<h1 align=center> Contextual RAG </h1>

![anthropic blog poas](https://www.anthropic.com/_next/image?url=https%3A%2F%2Fwww-cdn.anthropic.com%2Fimages%2F4zrzovbb%2Fwebsite%2F2496e7c6fedd7ffaa043895c23a4089638b0c21b-3840x2160.png&w=3840&q=75)

This is an approach proposed by Anthropic in a recent [blog poas](https://www.anthropic.com/news/contextual-retrieval). It involves improving retrieval by providing each document chunk with an in context summary.

<h2 align=center> Problems </h2>

As one may gather from the explanation, there is a requirement that each chunk be appropriately contextualized with respect to the rest of the document. So essentially the whole document has to be passed into the prompt each time along with the chunk. There are two problems with this:

1. This would be very expensive in terms of input token count.
2. For models with smaller context windows, the whole document may exceed it.( Further, there is a sense in which fitting a whole document into a models context width defeats the point of performing RAG.)


<h2 align=center> Whole Document Summarization </h2>

The solution I have come up with is to instead summarize the document into a more manageable size.

<h3 align=center> Refine </h3>

In [1]:
from langchain.chains.combine_documents.stuff import StuffDocumentsChain
from langchain.chains.llm import LLMChain
from langchain.prompts import PromptTemplate
from langchain_text_splitters import CharacterTextSplitter
from langchain.document_loaders import PyMuPDFLoader

In [2]:
from langchain.chains.summarize import load_summarize_chain

In [3]:
# from langchain_google_genai import ChatGoogleGenerativeAI
# import os
# from dotenv import load_dotenv

# if not load_dotenv():
#     print("API keys may not have been loaded succesfully")
# google_api_key = os.getenv("GOOGLE_API_KEY")

# llm = ChatGoogleGenerativeAI(model="gemini-pro", api_key=google_api_key)

In [4]:
from langchain_ollama.llms import OllamaLLM

# A lightweigh model for local inference
llm = OllamaLLM(model="llama3.2:1b-instruct-q4_K_M")

In [5]:
loader = PyMuPDFLoader("data/State Machines.pdf")
docs = loader.load()

In [21]:
text_splitter = CharacterTextSplitter.from_tiktoken_encoder(chunk_size=8000, chunk_overlap=0)
split_docs = text_splitter.split_documents(docs)

In [None]:
output_key = "output_text"

In [22]:
prompt = """
                  Please provide a very comprehensive summary of the following text.
                  WHile maintaining lower level detail
                  
                  TEXT: {text}
                  SUMMARY:
                  """

question_prompt = PromptTemplate(
    template=prompt, input_variables=["text"]
)

refine_prompt_template = """
              Write a comprehensive summary of the following text delimited by triple backquotes.
              Your goal will be to give a high level overview while also expounding on some finer details of the text

              ```{text}```
              
            Have your answer in about 1500 words
              """


refine_template = PromptTemplate(
    template=refine_prompt_template, input_variables=["text"]
)

# Load refine chain
chain = load_summarize_chain(
    llm=llm,
    chain_type="refine",
    question_prompt=question_prompt,
    refine_prompt=refine_template,
    return_intermediate_steps=True,
    input_key="input_documents",
    output_key=output_key,
)
result = chain({"input_documents": split_docs}, return_only_outputs=True)

In [23]:
from IPython.display import display, Markdown

In [24]:
display(Markdown(result[output_key]))

Here is a summary of the text:

A state machine is a mathematical model that describes how an output signal is generated from an input signal step-by-step. It consists of five main components: 

1. States (representing different states or conditions)
2. Inputs (input signals, such as letters or symbols)
3. Outputs (output signals, which represent the actual output based on the input and state)
4. Update function (a way to modify the current state based on the inputs and outputs)
5. Initial State (the starting point of the machine)

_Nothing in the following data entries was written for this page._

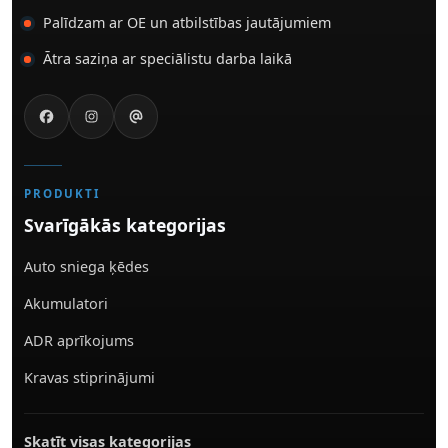
Palīdzam ar OE un atbilstības jautājumiem
Ātra saziņa ar speciālistu darba laikā
PRODUKTI
Svarīgākās kategorijas
Auto sniega ķēdes
Akumulatori
ADR aprīkojums
Kravas stiprinājumi
Skatīt visas kategorijas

An example is given where a state machine is defined with three states: States, Inputs, Outputs. The initial state is also provided as an option.

The key points are:

* Time is not involved in this model; instead, step numbers refer to the order in which steps occur.
* Each input signal can be represented by an infinite sequence of symbols, such as a natural number sequence (e.g., 0 -> Inputs).
* The state machine evolves or "moves" from one state to another based on the inputs and outputs.

This model is used for various applications, including control systems, data processing, and communication systems.

<h3 align=center> Remarks </h3>

Refine is properly configured but we ran into this error.

```python
ResourceExhausted: 429 Resource has been exhausted (e.g. check quota).
```

This is a problem on the part of our llm provider not the code.

<h3 align=center> Next Steps </h3>

The best approach will be to use local models to achive this kind of heavy inference. For that we will turn to either **Ollama** or hugging face **Transformers**.